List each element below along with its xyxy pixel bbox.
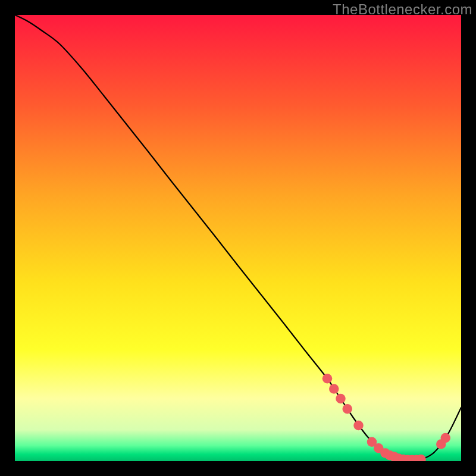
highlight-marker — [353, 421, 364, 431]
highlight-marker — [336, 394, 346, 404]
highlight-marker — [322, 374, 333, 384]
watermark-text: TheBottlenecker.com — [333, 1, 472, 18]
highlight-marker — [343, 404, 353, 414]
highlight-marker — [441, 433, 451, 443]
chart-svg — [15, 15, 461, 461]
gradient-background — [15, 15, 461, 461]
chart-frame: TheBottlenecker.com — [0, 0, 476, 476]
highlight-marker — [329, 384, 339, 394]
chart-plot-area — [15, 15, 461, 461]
---*---
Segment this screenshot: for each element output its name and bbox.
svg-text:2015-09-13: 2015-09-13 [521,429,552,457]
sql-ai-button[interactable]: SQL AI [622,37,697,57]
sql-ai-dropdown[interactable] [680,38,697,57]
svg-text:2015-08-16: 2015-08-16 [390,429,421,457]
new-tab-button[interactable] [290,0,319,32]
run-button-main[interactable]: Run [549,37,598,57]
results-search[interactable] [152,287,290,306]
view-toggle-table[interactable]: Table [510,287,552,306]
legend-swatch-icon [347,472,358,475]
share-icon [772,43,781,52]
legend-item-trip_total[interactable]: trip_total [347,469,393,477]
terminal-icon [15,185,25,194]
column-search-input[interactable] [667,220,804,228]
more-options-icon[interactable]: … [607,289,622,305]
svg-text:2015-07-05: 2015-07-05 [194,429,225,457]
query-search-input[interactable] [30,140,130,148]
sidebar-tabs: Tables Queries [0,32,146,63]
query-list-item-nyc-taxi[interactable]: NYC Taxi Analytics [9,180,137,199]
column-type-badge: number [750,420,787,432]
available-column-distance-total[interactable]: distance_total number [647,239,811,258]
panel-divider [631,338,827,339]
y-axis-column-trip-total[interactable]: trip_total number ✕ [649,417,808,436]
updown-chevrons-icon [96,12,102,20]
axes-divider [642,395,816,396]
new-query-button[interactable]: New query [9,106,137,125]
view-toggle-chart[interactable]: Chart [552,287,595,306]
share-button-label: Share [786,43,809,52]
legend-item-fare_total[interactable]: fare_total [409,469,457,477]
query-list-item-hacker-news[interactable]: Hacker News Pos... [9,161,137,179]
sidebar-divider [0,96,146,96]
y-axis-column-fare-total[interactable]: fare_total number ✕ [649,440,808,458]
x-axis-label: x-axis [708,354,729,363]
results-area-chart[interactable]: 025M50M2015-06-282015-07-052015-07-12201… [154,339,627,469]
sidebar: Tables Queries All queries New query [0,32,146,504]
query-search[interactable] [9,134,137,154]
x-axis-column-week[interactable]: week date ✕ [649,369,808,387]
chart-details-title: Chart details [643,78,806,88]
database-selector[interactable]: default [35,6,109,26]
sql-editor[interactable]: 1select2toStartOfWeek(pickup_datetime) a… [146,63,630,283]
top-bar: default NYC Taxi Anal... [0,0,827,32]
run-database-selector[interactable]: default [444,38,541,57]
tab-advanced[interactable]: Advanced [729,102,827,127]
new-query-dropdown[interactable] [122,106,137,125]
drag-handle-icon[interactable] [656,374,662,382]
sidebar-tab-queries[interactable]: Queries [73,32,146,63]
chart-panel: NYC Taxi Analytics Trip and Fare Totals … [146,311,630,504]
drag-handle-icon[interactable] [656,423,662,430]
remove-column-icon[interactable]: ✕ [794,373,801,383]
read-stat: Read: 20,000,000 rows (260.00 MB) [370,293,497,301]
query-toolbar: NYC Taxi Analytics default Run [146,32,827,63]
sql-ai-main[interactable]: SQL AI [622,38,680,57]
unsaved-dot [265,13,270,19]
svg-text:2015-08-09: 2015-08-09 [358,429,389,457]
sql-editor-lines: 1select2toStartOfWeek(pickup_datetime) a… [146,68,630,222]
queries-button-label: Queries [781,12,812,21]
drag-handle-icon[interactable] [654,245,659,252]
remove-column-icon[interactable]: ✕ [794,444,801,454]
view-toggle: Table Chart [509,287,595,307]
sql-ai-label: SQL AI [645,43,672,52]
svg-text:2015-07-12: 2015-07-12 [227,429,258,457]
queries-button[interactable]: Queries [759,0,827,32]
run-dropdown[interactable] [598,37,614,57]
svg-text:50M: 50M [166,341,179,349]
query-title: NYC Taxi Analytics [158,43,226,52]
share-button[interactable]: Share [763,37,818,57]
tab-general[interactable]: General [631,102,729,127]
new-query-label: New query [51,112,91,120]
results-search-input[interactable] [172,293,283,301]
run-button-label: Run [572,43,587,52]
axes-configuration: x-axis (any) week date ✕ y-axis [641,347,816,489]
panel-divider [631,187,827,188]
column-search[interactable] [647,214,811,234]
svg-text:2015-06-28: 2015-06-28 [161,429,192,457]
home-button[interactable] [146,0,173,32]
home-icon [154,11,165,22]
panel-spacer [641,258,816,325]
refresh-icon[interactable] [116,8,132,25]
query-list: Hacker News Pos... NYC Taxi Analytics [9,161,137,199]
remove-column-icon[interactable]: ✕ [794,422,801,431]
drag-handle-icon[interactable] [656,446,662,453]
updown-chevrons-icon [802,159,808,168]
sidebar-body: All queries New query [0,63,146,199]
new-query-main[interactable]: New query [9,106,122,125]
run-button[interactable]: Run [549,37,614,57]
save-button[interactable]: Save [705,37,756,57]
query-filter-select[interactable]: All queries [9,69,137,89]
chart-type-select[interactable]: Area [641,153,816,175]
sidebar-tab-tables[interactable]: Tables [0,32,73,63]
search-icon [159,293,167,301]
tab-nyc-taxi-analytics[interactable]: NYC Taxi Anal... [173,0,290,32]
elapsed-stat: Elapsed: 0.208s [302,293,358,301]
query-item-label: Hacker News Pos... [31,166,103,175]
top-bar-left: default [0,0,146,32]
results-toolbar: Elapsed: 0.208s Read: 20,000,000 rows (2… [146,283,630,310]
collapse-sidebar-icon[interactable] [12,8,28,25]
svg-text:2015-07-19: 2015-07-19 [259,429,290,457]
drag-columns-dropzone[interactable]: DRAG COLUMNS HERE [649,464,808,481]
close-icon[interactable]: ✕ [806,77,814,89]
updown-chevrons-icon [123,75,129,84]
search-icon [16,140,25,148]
---*---
> **Activity**: If a line of the data holds the string "share", count it. Then state the total and nothing more.

> **Output**: 3